# DESCRIPTION OF THE TASK:
Show each line from the listing that includes the word "grid".

[Start of Attachment]

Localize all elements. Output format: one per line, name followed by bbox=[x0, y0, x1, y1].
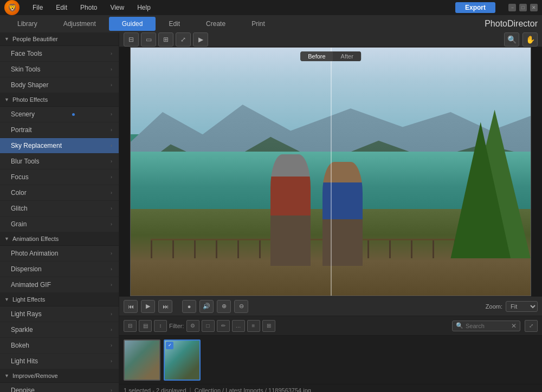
chevron-icon: › bbox=[111, 51, 112, 56]
filter-btn2[interactable]: □ bbox=[202, 320, 215, 332]
audio-button[interactable]: ● bbox=[182, 300, 196, 313]
single-view-button[interactable]: ▭ bbox=[141, 32, 156, 47]
volume-button[interactable]: 🔊 bbox=[199, 300, 214, 313]
maximize-button[interactable]: □ bbox=[519, 4, 527, 11]
menu-photo[interactable]: Photo bbox=[78, 3, 99, 12]
grid-btn[interactable]: ⊞ bbox=[262, 320, 275, 332]
zoom-button[interactable]: 🔍 bbox=[504, 32, 519, 47]
filmstrip-sort-btn[interactable]: ↕ bbox=[154, 320, 167, 332]
menu-file[interactable]: File bbox=[30, 3, 45, 12]
chevron-icon: › bbox=[111, 327, 112, 332]
menu-edit[interactable]: Edit bbox=[54, 3, 69, 12]
forward-button[interactable]: ⏭ bbox=[158, 300, 172, 313]
sidebar-item-sparkle[interactable]: Sparkle › bbox=[0, 322, 119, 338]
tab-print[interactable]: Print bbox=[238, 17, 278, 31]
tab-create[interactable]: Create bbox=[193, 17, 238, 31]
chevron-icon: › bbox=[111, 67, 112, 72]
filmstrip-thumb-2[interactable]: ✓ bbox=[164, 339, 201, 381]
filter-btn4[interactable]: … bbox=[232, 320, 245, 332]
crop-button[interactable]: ⊖ bbox=[234, 300, 248, 313]
sidebar-item-animated-gif[interactable]: Animated GIF › bbox=[0, 277, 119, 293]
hand-button[interactable]: ✋ bbox=[522, 32, 538, 47]
section-label: Improve/Remove bbox=[12, 373, 58, 379]
chevron-icon: › bbox=[111, 221, 112, 227]
filmstrip-view-btn2[interactable]: ▤ bbox=[139, 320, 152, 332]
search-input[interactable] bbox=[466, 323, 509, 329]
sidebar-item-grain[interactable]: Grain › bbox=[0, 217, 119, 232]
person-left bbox=[270, 154, 311, 266]
viewer-toolbar: ⊟ ▭ ⊞ ⤢ ▶ 🔍 ✋ bbox=[119, 32, 542, 47]
video-view-button[interactable]: ▶ bbox=[193, 32, 208, 47]
status-separator: | bbox=[190, 387, 191, 393]
section-light-effects[interactable]: ▼ Light Effects bbox=[0, 293, 119, 306]
after-tab[interactable]: After bbox=[333, 51, 361, 61]
close-button[interactable]: ✕ bbox=[530, 4, 538, 11]
sidebar-item-bokeh[interactable]: Bokeh › bbox=[0, 338, 119, 354]
chevron-icon: › bbox=[111, 343, 112, 348]
sidebar-item-photo-animation[interactable]: Photo Animation › bbox=[0, 246, 119, 262]
compare-view-button[interactable]: ⊟ bbox=[124, 32, 139, 47]
tab-bar: Library Adjustment Guided Edit Create Pr… bbox=[0, 15, 542, 32]
tab-edit[interactable]: Edit bbox=[156, 17, 193, 31]
chevron-icon: › bbox=[111, 282, 112, 288]
playback-button[interactable]: ⏮ bbox=[124, 300, 138, 313]
sidebar-item-glitch[interactable]: Glitch › bbox=[0, 201, 119, 217]
chevron-icon: › bbox=[111, 112, 112, 117]
sidebar-item-color[interactable]: Color › bbox=[0, 185, 119, 201]
before-tab[interactable]: Before bbox=[300, 51, 333, 61]
clear-icon[interactable]: ✕ bbox=[511, 322, 517, 330]
filter-btn1[interactable]: ⚙ bbox=[186, 320, 199, 332]
sidebar-item-scenery[interactable]: Scenery › bbox=[0, 107, 119, 122]
export-button[interactable]: Export bbox=[455, 2, 495, 13]
expand-btn[interactable]: ⤢ bbox=[525, 320, 538, 332]
filter-btn3[interactable]: ✏ bbox=[217, 320, 230, 332]
chevron-icon: › bbox=[111, 159, 112, 164]
search-icon: 🔍 bbox=[456, 322, 463, 329]
arrow-icon: ▼ bbox=[4, 373, 9, 378]
section-people-beautifier[interactable]: ▼ People Beautifier bbox=[0, 32, 119, 46]
section-improve-remove[interactable]: ▼ Improve/Remove bbox=[0, 369, 119, 383]
sidebar-item-blur-tools[interactable]: Blur Tools › bbox=[0, 154, 119, 169]
chevron-icon: › bbox=[111, 174, 112, 180]
filmstrip-view-btn1[interactable]: ⊟ bbox=[124, 320, 137, 332]
app-logo: 🦁 bbox=[4, 0, 20, 15]
chevron-icon: › bbox=[111, 266, 112, 272]
section-animation-effects[interactable]: ▼ Animation Effects bbox=[0, 232, 119, 246]
play-button[interactable]: ▶ bbox=[141, 300, 155, 313]
zoom-select[interactable]: Fit 50% 100% 200% bbox=[506, 301, 538, 312]
filmstrip-toolbar: ⊟ ▤ ↕ Filter: ⚙ □ ✏ … ≡ ⊞ 🔍 ✕ ⤢ bbox=[119, 316, 542, 335]
filter-label: Filter: bbox=[169, 323, 184, 329]
tab-guided[interactable]: Guided bbox=[109, 17, 156, 31]
arrow-icon: ▼ bbox=[4, 297, 9, 302]
sidebar-item-body-shaper[interactable]: Body Shaper › bbox=[0, 77, 119, 93]
sidebar-item-sky-replacement[interactable]: Sky Replacement › bbox=[0, 138, 119, 154]
sidebar-item-denoise[interactable]: Denoise › bbox=[0, 383, 119, 392]
tab-adjustment[interactable]: Adjustment bbox=[50, 17, 109, 31]
menu-view[interactable]: View bbox=[108, 3, 126, 12]
fit-view-button[interactable]: ⤢ bbox=[176, 32, 191, 47]
sort-btn[interactable]: ≡ bbox=[247, 320, 260, 332]
sidebar-item-light-rays[interactable]: Light Rays › bbox=[0, 306, 119, 322]
sidebar-item-focus[interactable]: Focus › bbox=[0, 169, 119, 185]
sidebar-item-face-tools[interactable]: Face Tools › bbox=[0, 46, 119, 62]
file-path: Collection / Latest Imports / 1189563754… bbox=[195, 387, 311, 393]
filmstrip-thumb-1[interactable] bbox=[124, 339, 160, 381]
arrow-icon: ▼ bbox=[4, 36, 9, 42]
minimize-button[interactable]: － bbox=[508, 4, 516, 11]
zoom-area: Zoom: Fit 50% 100% 200% bbox=[486, 301, 538, 312]
grid-view-button[interactable]: ⊞ bbox=[158, 32, 173, 47]
section-label: Photo Effects bbox=[12, 96, 48, 103]
chevron-icon: › bbox=[111, 82, 112, 88]
zoom-label: Zoom: bbox=[486, 303, 502, 310]
filmstrip: ✓ bbox=[119, 335, 542, 384]
sidebar-item-skin-tools[interactable]: Skin Tools › bbox=[0, 62, 119, 77]
section-photo-effects[interactable]: ▼ Photo Effects bbox=[0, 93, 119, 107]
sidebar-item-dispersion[interactable]: Dispersion › bbox=[0, 262, 119, 277]
tab-library[interactable]: Library bbox=[4, 17, 50, 31]
menu-help[interactable]: Help bbox=[135, 3, 153, 12]
bottom-controls-bar: ⏮ ▶ ⏭ ● 🔊 ⊕ ⊖ Zoom: Fit 50% 100% 200% bbox=[119, 296, 542, 316]
sidebar-item-light-hits[interactable]: Light Hits › bbox=[0, 354, 119, 369]
split-button[interactable]: ⊕ bbox=[217, 300, 231, 313]
chevron-icon: › bbox=[111, 388, 112, 392]
sidebar-item-portrait[interactable]: Portrait › bbox=[0, 122, 119, 138]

[End of Attachment]

# SOLVED EXERCISE:
grid-btn[interactable]: ⊞ bbox=[262, 320, 275, 332]
grid-view-button[interactable]: ⊞ bbox=[158, 32, 173, 47]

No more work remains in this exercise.